Was he seriously in love? The situation seemed so manifestly impossible, he was forced to reject it, telling himself that he was thirty, temporarily fit, perhaps, but subject to a recurrent weakness of the chest, disowned by his family, with scarcely a shilling in his pocket, bound irrevocably to that profitless mistress, art. And Jenny? … she herself was no longer a girl, however, much his fancy might deceive him, but a working-class woman approaching middle age, short of stature, blousy-cheeked, quite uneducated, with no more knowledge of painting than an Esquimo, and a hideous taste in hats. Besides, hadn’t he been warned off, with tactful insistence, by Florrie? Then in the name of sanity, let him put her from his mind. But for all his show of logic, he could not.
In desperation, he set out for a brisk walk along the front. As he was passing the Grand Hotel, which occupied a central position on the promenade, a man in a bowler and a seedy overcoat with a velvet collar, carrying a square black bag, emerged from the swing doors and came towards him. Something in the figure, in the swing of the shoulders, was vaguely familiar, and indeed as they approached each other there came an instant of mutual recognition.
‘Dash it all, if it isn’t Desmonde! What a surprise. Fancy seeing you again, old boy.’
It was Harry Chester. Seizing Stephen’s hand, he shook it effusively, expressing his satisfaction at the encounter and remarking on the strangeness of chance and the smallness of the world.
‘I was in the Grand having a quick one, thought I’d have another, but didn’t. If I had, I should never have run into you. Providence, old boy. Nothing else.’
He had put on weight since their last meeting, there was a roll of fat at the back of his neck, and his tight waistcoat, of a sporting check, failed to conceal the beginnings of portliness. His face, though still quite handsome, was coarsened, and while his eyes beamed with that same heartiness, they held a shiftiness that would have been suspect even to a stranger.
‘Come along back in. You must have one with me.’
They went into the bar of the hotel, where Chester smiled at the barmaid and, his foot automatically seeking the brass rail, tilted back his hat.
‘What’ll it be, then? Glass of bitter. I’ll have a Scotch and splash.’ br />
‘What brings you to Margate?’ Stephen asked, when, at last, he had an opportunity to speak.
‘Business, my boy. The south coast is my beat. I do all the hotels on that circuit.’

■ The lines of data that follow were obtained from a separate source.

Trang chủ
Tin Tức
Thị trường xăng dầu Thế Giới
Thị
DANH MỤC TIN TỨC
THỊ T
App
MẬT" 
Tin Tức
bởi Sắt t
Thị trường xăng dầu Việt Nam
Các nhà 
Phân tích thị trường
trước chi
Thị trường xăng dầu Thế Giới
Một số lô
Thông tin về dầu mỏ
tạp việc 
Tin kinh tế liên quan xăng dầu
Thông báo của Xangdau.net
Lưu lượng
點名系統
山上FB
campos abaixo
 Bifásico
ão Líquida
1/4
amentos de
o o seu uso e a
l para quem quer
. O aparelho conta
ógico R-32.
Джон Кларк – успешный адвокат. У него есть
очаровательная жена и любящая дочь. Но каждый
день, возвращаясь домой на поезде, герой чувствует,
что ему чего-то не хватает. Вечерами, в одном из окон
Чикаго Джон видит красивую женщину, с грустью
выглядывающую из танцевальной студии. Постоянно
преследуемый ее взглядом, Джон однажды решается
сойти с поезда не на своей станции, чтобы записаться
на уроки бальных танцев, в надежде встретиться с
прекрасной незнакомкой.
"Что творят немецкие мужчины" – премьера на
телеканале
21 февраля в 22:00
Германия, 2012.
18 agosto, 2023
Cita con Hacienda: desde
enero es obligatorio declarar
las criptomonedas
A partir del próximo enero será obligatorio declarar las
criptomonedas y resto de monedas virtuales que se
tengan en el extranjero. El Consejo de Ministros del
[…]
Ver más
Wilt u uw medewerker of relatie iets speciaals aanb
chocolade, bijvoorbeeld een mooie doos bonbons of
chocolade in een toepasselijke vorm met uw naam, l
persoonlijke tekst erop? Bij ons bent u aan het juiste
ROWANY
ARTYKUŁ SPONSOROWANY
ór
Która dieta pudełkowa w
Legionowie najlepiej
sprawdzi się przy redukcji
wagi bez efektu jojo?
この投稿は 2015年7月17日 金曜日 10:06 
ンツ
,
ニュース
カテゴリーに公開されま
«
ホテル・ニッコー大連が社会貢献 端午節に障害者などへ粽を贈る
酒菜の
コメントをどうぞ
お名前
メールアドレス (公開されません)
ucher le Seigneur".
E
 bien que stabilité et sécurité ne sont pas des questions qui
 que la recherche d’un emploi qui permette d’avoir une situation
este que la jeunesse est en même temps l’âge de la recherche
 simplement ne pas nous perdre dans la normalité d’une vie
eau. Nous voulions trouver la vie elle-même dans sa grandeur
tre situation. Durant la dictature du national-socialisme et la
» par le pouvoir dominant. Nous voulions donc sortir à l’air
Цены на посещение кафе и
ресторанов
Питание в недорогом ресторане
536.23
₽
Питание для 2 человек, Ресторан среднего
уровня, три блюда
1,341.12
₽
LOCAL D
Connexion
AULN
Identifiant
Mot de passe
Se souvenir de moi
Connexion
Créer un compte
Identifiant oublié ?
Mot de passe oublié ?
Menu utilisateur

‘You’ve given up painting?’
‘Good Lord, yes. Long ago. There comes a tide in the affairs of men … Shakespeare, old boy … I have a job … and a damned good one …’. He delivered the fiction with an affable smile, stroking his unshaven chin. ‘Promoting the cleanliness of the nation.’
‘In what way?’
‘I sell soap, old boy … for Gluckstein Brothers. Damn good firm. I’m well in with them … in line for a partnership, in fact.’ Glancing in the mirror, he adjusted his tie, which, Stephen now observed, openly advertised the improvement in Harry’s position – it bore the old Etonian pale-blue stripes. ‘It’s nice work. I enjoy travel.’
There was a silence. Despite the jollity, the oozing good-fellowship, there were lines at the corners of Chester’s eyes and his charm, like the nap on his velvet coat collar, had worn a trifle thin. His nails, for a man with the country’s hygiene at heart, were lamentably dirty.